Chapter 0: Inference
Inference Engineering presents a map of the technologies and techniques that power inference across all three layers of runtime, infrastructure, and tooling.
Chapter 1, Prerequisites, covers the product thinking and AI engineering work that need to be done before inference engineering comes into play: use case definition, latency and cost budgeting, and selecting and evaluating which generative AI models to optimize and deploy.
Chapter 2, Models, introduces the technical architecture of AI models – from large language models to image and video generation models – and establishes where the bottlenecks exist for inference with a special focus on optimizing attention.

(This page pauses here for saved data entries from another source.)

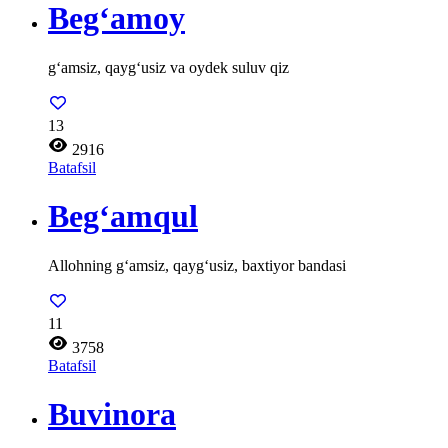
Beg‘amoy
g‘amsiz, qayg‘usiz va oydek suluv qiz
13
2916
Batafsil
Beg‘amqul
Allohning g‘amsiz, qayg‘usiz, baxtiyor bandasi
11
3758
Batafsil
Buvinora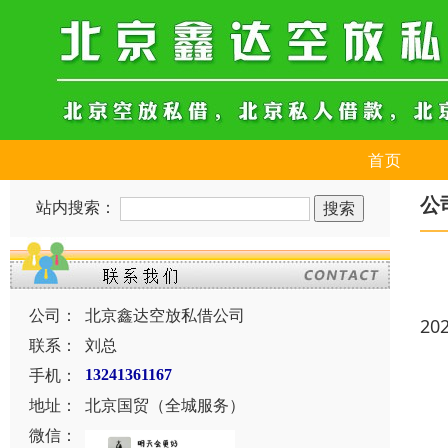
首页
公
站内搜索：
公司：
北京鑫达空放私借公司
20
联系：
刘总
手机：
13241361167
地址：
北京国贸（全城服务）
微信：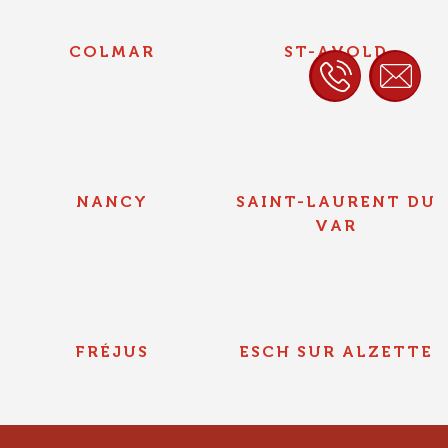
COLMAR
ST-AVOLD
NANCY
SAINT-LAURENT DU
VAR
FRÉJUS
ESCH SUR ALZETTE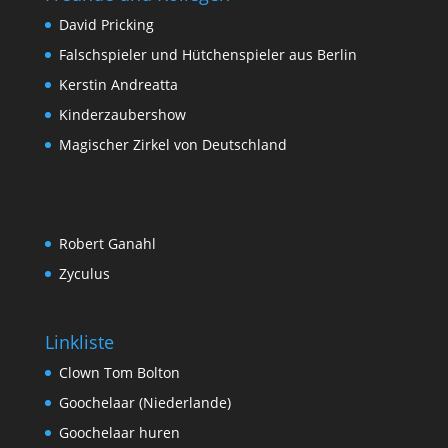
David Pricking
Falschspieler und Hütchenspieler aus Berlin
Kerstin Andreatta
Kinderzaubershow
Magischer Zirkel von Deutschland
Robert Ganahl
Zyculus
Linkliste
Clown Tom Bolton
Goochelaar (Niederlande)
Goochelaar huren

Chapter 3, Hardware, starts at the spec sheet for modern GPUs and breaks down compute and memory, then disambiguates architectures and SKUs within NVIDIA’s datacenter-grade offerings before briefly surveying other accelerators on the market.
Chapter 4, Software, builds abstractions from CUDA to frameworks like PyTorch, Transformers, and Diffusers and inference engines like vLLM, SGLang, and TensorRT-LLM. It also introduces Dynamo, NVIDIA’s latest system for large-scale distributed model serving.
Chapter 5, Techniques, discusses key model performance optimization techniques adapted from cutting-edge research and applies them in production: quantization, speculative decoding, KV cache re-use, model parallelism, and disaggregation.
Chapter 6, Modalities, expands inference engineering beyond LLMs to voice and visuals. Many types of generative AI models – vision-language models, embedding models, automatic speech recognition (ASR) models, and speech synthesis models – adapt LLM architectures, meaning inference engineers can run them with the same tools and techniques used with LLMs. Image and video generation models have their own architectures and associated performance optimization techniques.
Chapter 7, Production, concludes the book with a rundown of the important problems to solve in operating infrastructure for and building performant applications on optimized model inference services.
Appendices A and B add a glossary of inference engineering terms and a collection of recommended resources for further reading, respectively.